Table 3: Comparison of mean gingival scores
Number Mean SD t P value
Baseline Group I 20 0.825 0.29 -0.37 P = 0.709
Group II 20 0.86 0.29 NS
After 15 days Group I 20 0.635 0.26 -1.29 P = 0.21
Group II 20 0.745 0.28 NS
After 30 days Group I 20 0.46 0.19 -2.54 P = 0.015*
Group II 20 0.65 0.27
SD - standard deviation; NS - not significant and *statistically significant at P<0.05 using unpaired t-test

Observation for Gingival Score
Baseline
It was found that mean gingival scores at baseline were almost similar among participants in both groups. The difference in mean gingival scores between the groups was not statistically significant (P = 0.19).

After 15 days
It was found that mean gingival scores after 15 days were marginally higher among participants in Group II compared to participants in Group I. The difference in mean gingival scores between the groups was not statistically significant (P = 0.21).

After 30 days
It was found that mean gingival scores after 30 days were higher among participants in Group II compared to participants in Group I. The difference in mean gingival scores between the groups was statistically significant (P = 0.015). The data for all the subjects has been summarized in Table 3 and Figure 2.

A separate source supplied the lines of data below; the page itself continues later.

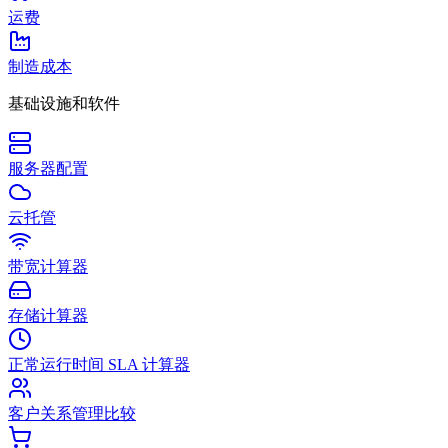
运费
制造成本
基础设施和软件
服务器配置
云托管
带宽计算器
存储计算器
正常运行时间 SLA 计算器
客户关系管理比较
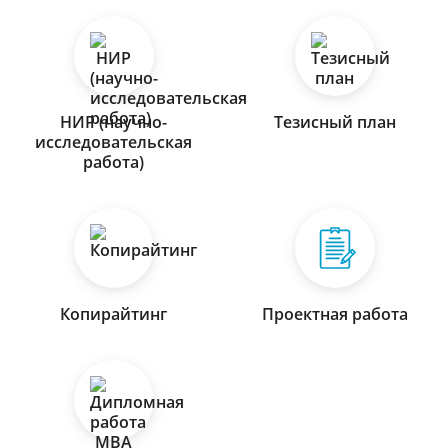
НИР (научно-
Тезисный план
исследовательская
работа)
Копирайтинг
Проектная работа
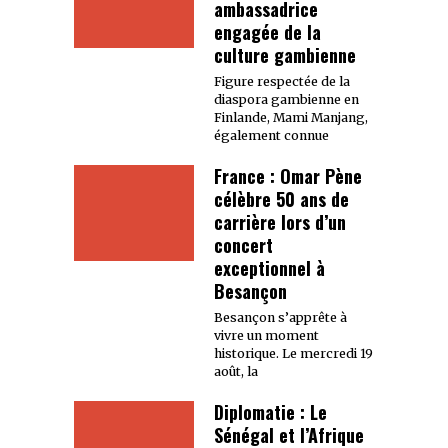
ambassadrice
engagée de la
culture gambienne
Figure respectée de la
diaspora gambienne en
Finlande, Mami Manjang,
également connue
France : Omar Pène
célèbre 50 ans de
carrière lors d’un
concert
exceptionnel à
Besançon
Besançon s’apprête à
vivre un moment
historique. Le mercredi 19
août, la
Diplomatie : Le
Sénégal et l’Afrique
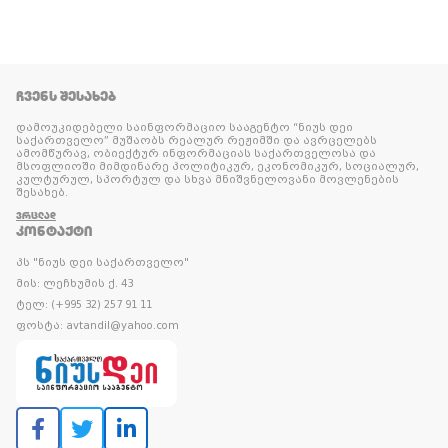
ᲩᲕᲔᲜᲡ ᲨᲔᲡᲐᲮᲔᲑ
დამოუკიდებელი საინფორმაციო სააგენტო “ნიუს დეი
საქართველო” მუშაობს რეალურ რეჟიმში და ავრცელებს
ამომწურავ, ობიექტურ ინფორმაციას საქართველოსა და
მსოფლიოში მიმდინარე პოლიტიკურ, ეკონომიკურ, სოციალურ,
კულტურულ, სპორტულ და სხვა მნიშვნელოვანი მოვლენების
შესახებ.
ᲕᲠᲪᲚᲐᲓ
ᲙᲝᲜᲢᲐᲥᲢᲘ
პს "ნიუს დეი საქართველო"
მის: ლეჩხუმის ქ. 43
ტელ: (+995 32) 257 91 11
ფოსტა: avtandil@yahoo.com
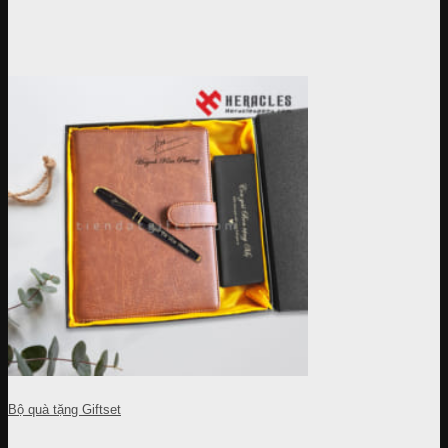
Bộ quà tặng Giftset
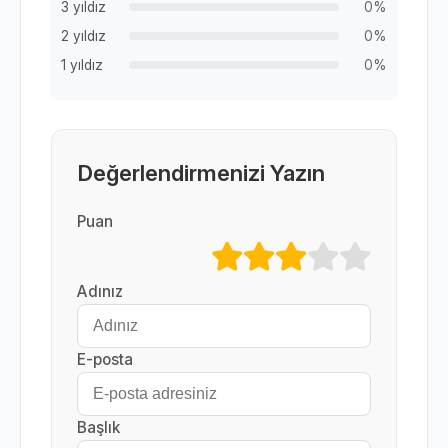
3 yıldız
0%
2 yıldız
0%
1 yıldız
0%
Değerlendirmenizi Yazın
Puan
Adınız
E-posta
Başlık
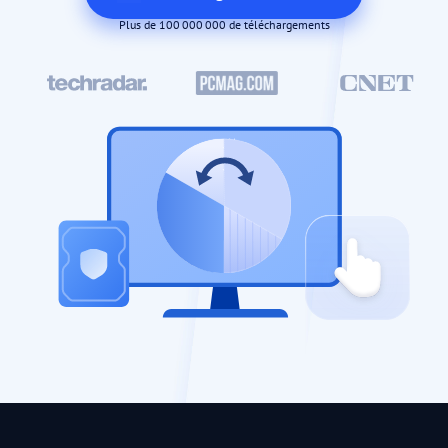
Plus de 100 000 000 de téléchargements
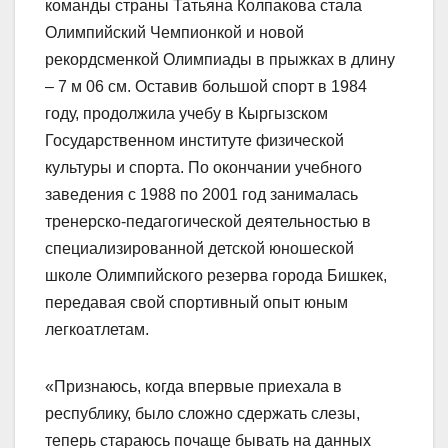
команды страны Татьяна Колпакова стала
Олимпийский Чемпионкой и новой
рекордсменкой Олимпиады в прыжках в длину
– 7 м 06 см. Оставив большой спорт в 1984
году, продолжила учебу в Кыргызском
Государственном институте физической
культуры и спорта. По окончании учебного
заведения с 1988 по 2001 год занималась
тренерско-педагогической деятельностью в
специализированной детской юношеской
школе Олимпийского резерва города Бишкек,
передавая свой спортивный опыт юным
легкоатлетам.
«Признаюсь, когда впервые приехала в
республику, было сложно сдержать слезы,
теперь стараюсь почаще бывать на данных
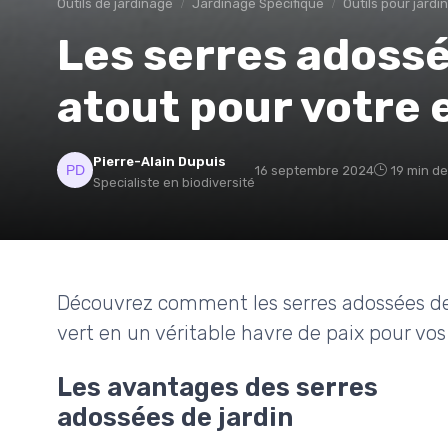
Outils de jardinage
Jardinage Spécifique
Outils pour jardi
Les serres adossée
atout pour votre 
Pierre-Alain Dupuis
16 septembre 2024
19 min de
Specialiste en biodiversité
Découvrez comment les serres adossées de
vert en un véritable havre de paix pour vo
Les avantages des serres
adossées de jardin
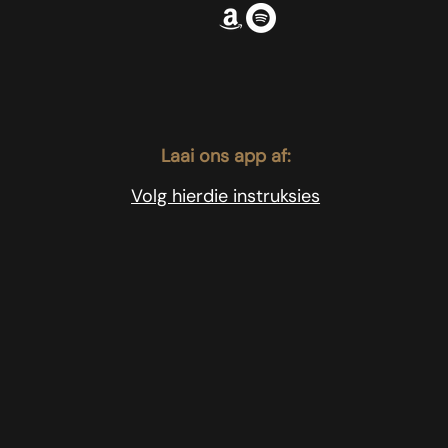
Laai ons app af:
Volg hierdie instruksies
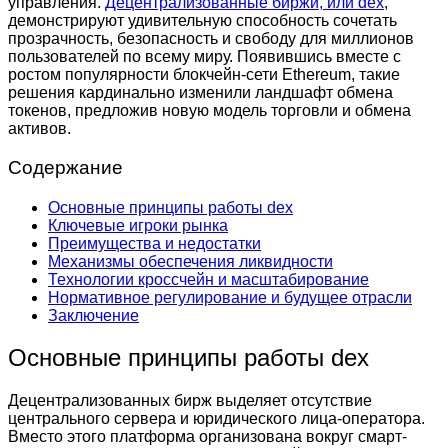
управления.
Децентрализованные биржи, или dex
,
демонстрируют удивительную способность сочетать
прозрачность, безопасность и свободу для миллионов
пользователей по всему миру. Появившись вместе с
ростом популярности блокчейн-сети Ethereum, такие
решения кардинально изменили ландшафт обмена
токенов, предложив новую модель торговли и обмена
активов.
Содержание
Основные принципы работы dex
Ключевые игроки рынка
Преимущества и недостатки
Механизмы обеспечения ликвидности
Технологии кроссчейн и масштабирование
Нормативное регулирование и будущее отрасли
Заключение
Основные принципы работы dex
Децентрализованных бирж выделяет отсутствие
центрального сервера и юридического лица-оператора.
Вместо этого платформа организована вокруг смарт-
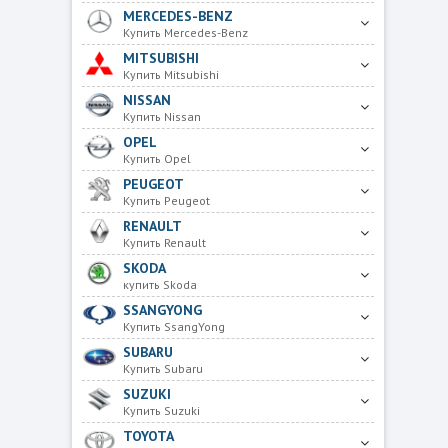
MERCEDES-BENZ
Купить Mercedes-Benz
MITSUBISHI
Купить Mitsubishi
NISSAN
Купить Nissan
OPEL
Купить Opel
PEUGEOT
Купить Peugeot
RENAULT
Купить Renault
SKODA
купить Skoda
SSANGYONG
Купить SsangYong
SUBARU
Купить Subaru
SUZUKI
Купить Suzuki
TOYOTA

Burning Sensation - A Visual Analog Scale (VAS) score for a burning sensation ranges from 0 to 10, where 0 represents "no burning sensation" and 10 represents "the worst burning sensation imaginable," allowing patients to mark a point on the scale that best reflects their current level of burning discomfort.
Interpreting VAS scores for burning sensation:
0-2: Minimal or no burning sensation
3-5: Mild burning sensation
6-8: Moderate burning sensation
9-10: Severe burning sensation

The VAS scores (for burning sensation) was recorded for both the groups at baseline, after 15 days, and after 30 days and median was calculated.

Observation for Burning Sensation
Baseline
It was found that participants in Group I had higher median VAS scores (for burning sensation) when compared to participants in Group I. The difference in median VAS scores between the groups was not statistically significant (P = 0.17).

Table 4: Comparison of median VAS scores (for burning sensation)
Number Median IQR Mann Whitney U P value
Baseline Group I 20 2 0.0 - 3.0 152.5 P = 0.17
Group II 20 0.5 0.0 - 2.0 NS
After 15 days Group I 20 0.5 0.0 - 1.0 174 P = 0.44
Group II 20 1 0.0 - 1.75 NS
After 30 days Group I 20 0 0 90 P = 0.001**
Group II 20 1 0.0 - 2.0
IQR-interquartile range; NS - not significant and *statistically significant at P < 0.05 using the Mann-Whitney U test

After 15 days
It was found that participants in Group II had higher median VAS scores (for burning sensation) when compared to participants in Group I. The difference in median VAS scores between the groups was not statistically significant (P = 0.44).

After 30 days
It was found that participants in Group II had higher median VAS scores (for burning sensation) when compared to participants in Group I who did not experience any burning sensation. The difference in median VAS scores between the groups was statistically significant (P = 0.001). The data for all the subjects has been summarized in Table 4 and Figure 3.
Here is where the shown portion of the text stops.